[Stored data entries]
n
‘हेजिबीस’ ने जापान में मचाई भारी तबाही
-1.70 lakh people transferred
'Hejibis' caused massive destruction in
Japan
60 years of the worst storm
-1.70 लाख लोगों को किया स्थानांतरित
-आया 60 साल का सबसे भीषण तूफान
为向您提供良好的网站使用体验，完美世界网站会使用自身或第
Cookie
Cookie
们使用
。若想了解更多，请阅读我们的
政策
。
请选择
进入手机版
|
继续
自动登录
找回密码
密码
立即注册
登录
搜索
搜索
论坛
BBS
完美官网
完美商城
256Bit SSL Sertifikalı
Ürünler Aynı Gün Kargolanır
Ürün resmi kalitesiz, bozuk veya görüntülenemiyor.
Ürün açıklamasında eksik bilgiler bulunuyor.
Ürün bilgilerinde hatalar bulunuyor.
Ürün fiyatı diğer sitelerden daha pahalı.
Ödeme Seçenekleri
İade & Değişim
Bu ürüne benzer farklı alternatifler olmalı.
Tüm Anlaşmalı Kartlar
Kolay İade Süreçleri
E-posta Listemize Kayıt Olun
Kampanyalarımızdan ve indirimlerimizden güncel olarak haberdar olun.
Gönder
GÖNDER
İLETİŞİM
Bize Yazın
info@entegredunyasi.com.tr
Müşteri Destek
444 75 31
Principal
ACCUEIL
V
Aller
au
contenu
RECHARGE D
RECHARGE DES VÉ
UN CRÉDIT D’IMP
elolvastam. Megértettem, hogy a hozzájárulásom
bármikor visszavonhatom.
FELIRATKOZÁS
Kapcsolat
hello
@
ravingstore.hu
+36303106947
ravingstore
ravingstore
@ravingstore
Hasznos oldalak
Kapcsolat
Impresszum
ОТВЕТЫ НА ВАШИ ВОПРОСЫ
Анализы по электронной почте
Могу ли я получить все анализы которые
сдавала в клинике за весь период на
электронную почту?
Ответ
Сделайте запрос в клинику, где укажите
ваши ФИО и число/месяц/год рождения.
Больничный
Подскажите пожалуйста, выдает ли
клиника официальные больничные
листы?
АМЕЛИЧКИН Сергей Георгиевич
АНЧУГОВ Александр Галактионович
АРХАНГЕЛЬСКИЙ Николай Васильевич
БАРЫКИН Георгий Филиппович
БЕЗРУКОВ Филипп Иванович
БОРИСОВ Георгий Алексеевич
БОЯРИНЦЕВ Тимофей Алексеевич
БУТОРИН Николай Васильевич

| EXERCISE DIRECTIONS |
Scan the records above for the string "Васильевич", then report every line that contains it.

| SOLUTION TO THIS PROBLEM |
АРХАНГЕЛЬСКИЙ Николай Васильевич
БУТОРИН Николай Васильевич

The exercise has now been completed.